▶ [YOUR TASK] Copy exactly the lines of the data below that run from the line holding "getProperty (89, 1134)" through the line holding "isBufferModifiedOnly (131, 1076)", both ends included.

########

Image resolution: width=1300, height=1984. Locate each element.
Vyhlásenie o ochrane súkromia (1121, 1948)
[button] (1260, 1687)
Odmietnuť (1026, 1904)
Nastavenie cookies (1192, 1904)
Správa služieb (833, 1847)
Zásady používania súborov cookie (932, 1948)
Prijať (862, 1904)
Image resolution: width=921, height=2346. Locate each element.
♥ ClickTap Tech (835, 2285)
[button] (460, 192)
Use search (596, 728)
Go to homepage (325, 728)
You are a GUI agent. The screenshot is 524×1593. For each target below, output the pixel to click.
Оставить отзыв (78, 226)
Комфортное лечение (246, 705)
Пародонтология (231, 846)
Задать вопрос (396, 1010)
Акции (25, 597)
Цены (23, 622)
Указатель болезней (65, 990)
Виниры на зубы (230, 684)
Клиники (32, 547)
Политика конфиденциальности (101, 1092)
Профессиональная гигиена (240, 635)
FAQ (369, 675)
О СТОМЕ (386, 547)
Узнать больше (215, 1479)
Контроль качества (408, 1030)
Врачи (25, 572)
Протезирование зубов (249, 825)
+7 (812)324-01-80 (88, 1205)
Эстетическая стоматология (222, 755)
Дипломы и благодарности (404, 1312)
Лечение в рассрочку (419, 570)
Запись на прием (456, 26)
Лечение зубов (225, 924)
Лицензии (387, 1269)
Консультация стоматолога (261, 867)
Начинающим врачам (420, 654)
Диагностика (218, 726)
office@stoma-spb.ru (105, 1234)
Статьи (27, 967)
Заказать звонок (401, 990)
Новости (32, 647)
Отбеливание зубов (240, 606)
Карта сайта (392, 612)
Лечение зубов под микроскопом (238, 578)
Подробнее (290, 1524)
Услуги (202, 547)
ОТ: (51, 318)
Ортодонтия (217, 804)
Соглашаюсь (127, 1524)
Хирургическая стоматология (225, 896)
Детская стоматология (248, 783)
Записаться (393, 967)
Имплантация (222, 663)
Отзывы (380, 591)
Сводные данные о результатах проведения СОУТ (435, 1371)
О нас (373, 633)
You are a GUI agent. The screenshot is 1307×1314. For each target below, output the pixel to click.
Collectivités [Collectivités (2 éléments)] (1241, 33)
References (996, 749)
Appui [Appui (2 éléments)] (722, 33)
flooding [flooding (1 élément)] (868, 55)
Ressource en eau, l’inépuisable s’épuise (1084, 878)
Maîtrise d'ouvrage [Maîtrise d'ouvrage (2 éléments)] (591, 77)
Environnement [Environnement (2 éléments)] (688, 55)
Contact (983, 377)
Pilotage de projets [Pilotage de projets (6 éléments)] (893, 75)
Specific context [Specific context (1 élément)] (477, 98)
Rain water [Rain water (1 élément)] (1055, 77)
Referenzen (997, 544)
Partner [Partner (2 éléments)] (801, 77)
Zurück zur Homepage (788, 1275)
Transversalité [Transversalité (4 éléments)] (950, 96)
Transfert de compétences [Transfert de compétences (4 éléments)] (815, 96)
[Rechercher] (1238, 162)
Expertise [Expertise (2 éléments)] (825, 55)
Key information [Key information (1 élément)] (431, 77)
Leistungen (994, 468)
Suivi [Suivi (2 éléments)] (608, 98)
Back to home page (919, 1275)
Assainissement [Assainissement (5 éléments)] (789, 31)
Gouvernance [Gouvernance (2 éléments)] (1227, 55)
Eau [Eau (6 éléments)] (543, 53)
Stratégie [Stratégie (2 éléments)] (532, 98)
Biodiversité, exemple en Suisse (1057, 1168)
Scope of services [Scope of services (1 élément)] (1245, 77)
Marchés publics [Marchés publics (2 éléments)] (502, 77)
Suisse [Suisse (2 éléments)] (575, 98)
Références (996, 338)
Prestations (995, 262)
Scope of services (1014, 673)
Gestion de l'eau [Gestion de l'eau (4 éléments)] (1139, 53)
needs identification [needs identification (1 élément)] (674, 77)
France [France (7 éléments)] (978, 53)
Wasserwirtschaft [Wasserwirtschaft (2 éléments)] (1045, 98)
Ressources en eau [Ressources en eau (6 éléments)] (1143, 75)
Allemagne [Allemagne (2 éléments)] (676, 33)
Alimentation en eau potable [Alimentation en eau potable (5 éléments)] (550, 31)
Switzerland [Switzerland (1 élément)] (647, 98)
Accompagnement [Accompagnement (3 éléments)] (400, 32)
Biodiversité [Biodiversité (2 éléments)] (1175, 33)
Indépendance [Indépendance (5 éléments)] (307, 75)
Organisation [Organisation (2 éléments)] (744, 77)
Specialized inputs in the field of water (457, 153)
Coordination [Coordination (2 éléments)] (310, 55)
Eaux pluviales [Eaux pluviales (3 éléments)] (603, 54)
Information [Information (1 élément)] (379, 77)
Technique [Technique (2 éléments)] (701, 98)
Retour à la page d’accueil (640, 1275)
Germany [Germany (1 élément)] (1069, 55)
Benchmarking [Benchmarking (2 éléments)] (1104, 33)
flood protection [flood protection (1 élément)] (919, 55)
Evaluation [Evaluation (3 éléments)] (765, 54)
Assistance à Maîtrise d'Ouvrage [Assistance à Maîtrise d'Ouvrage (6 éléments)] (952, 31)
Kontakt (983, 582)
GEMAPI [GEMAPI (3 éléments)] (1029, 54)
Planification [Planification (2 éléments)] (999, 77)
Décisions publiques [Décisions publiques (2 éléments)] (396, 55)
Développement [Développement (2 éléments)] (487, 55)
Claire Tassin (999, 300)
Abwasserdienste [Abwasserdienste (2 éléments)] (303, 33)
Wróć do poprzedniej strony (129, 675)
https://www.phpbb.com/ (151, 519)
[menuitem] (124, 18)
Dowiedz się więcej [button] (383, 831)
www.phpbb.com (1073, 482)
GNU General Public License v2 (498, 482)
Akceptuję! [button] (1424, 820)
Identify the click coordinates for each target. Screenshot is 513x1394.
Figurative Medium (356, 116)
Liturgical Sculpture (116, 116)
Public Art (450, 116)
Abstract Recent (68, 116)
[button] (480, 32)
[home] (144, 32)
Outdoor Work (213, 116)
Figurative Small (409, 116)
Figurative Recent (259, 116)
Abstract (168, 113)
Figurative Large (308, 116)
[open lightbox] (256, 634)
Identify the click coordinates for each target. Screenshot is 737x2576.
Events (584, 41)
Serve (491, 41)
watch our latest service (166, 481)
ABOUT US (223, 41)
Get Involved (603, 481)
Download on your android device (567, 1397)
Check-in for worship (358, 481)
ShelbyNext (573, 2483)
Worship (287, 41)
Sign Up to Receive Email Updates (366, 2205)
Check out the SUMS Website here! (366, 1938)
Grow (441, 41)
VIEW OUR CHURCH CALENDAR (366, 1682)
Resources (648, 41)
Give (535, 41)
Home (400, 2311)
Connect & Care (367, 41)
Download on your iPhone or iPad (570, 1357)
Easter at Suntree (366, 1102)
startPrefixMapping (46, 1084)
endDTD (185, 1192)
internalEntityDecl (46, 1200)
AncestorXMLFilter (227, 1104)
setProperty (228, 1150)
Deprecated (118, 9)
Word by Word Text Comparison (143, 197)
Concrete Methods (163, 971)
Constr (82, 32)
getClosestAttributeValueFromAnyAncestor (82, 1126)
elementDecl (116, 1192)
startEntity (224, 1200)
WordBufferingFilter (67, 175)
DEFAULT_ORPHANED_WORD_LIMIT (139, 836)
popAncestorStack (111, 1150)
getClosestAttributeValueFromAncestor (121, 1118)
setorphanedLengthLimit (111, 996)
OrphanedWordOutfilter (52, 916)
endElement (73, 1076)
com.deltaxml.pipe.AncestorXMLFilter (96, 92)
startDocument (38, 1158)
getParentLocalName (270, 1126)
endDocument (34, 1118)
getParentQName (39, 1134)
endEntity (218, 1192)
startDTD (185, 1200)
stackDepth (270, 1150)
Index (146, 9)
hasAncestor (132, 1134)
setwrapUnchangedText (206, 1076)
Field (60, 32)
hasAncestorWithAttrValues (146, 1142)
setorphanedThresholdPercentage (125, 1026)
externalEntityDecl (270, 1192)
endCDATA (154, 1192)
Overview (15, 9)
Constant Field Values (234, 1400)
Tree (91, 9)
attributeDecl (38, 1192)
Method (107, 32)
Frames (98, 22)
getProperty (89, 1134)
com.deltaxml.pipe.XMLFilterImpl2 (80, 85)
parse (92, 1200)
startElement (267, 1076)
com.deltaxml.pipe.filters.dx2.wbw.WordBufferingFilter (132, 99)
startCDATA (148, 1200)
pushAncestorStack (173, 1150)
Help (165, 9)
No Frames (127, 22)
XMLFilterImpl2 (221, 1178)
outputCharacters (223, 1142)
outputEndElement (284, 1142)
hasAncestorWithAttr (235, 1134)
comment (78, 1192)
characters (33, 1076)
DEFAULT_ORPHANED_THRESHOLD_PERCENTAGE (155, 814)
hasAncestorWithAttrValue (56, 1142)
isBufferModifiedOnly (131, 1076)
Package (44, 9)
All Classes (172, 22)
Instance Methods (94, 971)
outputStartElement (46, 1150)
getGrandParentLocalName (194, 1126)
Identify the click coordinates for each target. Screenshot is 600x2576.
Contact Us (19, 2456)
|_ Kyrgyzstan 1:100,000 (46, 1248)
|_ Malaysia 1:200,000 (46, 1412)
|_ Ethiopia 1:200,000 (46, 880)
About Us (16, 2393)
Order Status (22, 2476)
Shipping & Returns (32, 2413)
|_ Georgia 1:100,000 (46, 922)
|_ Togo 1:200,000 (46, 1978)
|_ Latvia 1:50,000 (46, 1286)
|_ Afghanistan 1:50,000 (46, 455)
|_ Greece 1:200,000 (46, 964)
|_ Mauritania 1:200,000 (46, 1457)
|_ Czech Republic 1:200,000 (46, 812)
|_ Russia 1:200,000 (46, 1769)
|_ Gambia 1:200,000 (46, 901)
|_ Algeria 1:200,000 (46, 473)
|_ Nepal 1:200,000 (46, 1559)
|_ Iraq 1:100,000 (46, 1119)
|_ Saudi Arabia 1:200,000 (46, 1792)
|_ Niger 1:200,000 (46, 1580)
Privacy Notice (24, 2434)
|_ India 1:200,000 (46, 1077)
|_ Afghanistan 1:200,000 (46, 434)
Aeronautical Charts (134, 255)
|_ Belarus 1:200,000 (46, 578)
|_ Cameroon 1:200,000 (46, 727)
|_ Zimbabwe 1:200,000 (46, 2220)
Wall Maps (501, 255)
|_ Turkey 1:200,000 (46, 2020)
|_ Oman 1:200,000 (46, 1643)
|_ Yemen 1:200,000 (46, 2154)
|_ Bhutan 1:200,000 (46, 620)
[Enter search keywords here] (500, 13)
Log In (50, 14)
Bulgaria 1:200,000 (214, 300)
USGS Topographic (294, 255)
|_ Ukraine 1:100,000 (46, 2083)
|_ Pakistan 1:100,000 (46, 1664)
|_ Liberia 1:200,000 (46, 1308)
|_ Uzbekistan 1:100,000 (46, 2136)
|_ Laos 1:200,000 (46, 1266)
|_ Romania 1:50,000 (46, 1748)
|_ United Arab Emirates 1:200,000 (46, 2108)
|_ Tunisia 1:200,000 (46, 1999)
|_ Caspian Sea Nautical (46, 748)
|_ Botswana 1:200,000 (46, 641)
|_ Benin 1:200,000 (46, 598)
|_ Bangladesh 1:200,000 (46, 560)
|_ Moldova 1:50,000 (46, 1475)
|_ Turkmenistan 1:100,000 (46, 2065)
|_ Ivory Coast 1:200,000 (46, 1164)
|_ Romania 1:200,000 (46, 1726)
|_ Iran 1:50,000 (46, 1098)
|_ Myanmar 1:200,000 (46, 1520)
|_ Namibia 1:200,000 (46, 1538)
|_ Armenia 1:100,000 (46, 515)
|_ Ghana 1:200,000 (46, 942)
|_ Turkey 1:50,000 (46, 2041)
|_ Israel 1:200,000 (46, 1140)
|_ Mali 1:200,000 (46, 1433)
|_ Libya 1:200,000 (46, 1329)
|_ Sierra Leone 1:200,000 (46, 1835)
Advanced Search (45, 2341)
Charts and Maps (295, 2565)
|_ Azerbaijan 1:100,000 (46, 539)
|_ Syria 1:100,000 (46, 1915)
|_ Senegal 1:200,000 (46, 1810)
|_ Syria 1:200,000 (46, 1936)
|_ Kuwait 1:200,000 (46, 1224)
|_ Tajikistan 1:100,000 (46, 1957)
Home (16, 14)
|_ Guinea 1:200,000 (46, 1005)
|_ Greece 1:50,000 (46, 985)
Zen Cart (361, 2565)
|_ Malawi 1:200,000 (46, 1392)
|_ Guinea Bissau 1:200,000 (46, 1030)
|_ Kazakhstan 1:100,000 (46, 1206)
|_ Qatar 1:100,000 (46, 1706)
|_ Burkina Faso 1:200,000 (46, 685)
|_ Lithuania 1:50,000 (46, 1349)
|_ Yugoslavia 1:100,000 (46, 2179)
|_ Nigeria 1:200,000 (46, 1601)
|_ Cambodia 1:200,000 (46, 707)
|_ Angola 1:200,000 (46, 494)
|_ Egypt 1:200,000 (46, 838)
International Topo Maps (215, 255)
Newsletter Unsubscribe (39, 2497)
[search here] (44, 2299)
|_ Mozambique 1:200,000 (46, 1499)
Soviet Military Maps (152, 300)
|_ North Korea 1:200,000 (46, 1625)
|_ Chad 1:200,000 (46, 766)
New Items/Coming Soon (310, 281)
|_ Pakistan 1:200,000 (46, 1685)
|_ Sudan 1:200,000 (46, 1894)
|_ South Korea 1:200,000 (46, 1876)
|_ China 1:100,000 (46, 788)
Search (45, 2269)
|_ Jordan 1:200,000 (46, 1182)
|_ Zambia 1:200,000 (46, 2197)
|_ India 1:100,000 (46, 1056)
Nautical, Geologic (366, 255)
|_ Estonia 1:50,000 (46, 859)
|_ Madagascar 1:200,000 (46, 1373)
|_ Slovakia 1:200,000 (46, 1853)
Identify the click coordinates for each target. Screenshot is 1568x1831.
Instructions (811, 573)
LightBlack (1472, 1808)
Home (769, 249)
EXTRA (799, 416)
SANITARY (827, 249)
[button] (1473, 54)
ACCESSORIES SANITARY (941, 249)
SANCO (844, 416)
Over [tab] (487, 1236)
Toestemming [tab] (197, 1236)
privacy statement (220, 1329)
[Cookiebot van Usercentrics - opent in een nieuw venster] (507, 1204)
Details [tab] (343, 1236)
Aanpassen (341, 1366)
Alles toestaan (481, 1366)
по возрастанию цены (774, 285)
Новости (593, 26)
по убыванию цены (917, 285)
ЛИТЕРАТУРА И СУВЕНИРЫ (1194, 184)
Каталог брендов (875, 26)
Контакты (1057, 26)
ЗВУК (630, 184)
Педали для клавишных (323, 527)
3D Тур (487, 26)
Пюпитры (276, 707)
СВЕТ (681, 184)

########

▶ [YOUR SOLUTION]
getProperty (89, 1134)
com.deltaxml.pipe.XMLFilterImpl2 (80, 85)
parse (92, 1200)
startElement (267, 1076)
com.deltaxml.pipe.filters.dx2.wbw.WordBufferingFilter (132, 99)
startCDATA (148, 1200)
pushAncestorStack (173, 1150)
Help (165, 9)
No Frames (127, 22)
XMLFilterImpl2 (221, 1178)
outputCharacters (223, 1142)
outputEndElement (284, 1142)
hasAncestorWithAttr (235, 1134)
comment (78, 1192)
characters (33, 1076)
DEFAULT_ORPHANED_THRESHOLD_PERCENTAGE (155, 814)
hasAncestorWithAttrValue (56, 1142)
isBufferModifiedOnly (131, 1076)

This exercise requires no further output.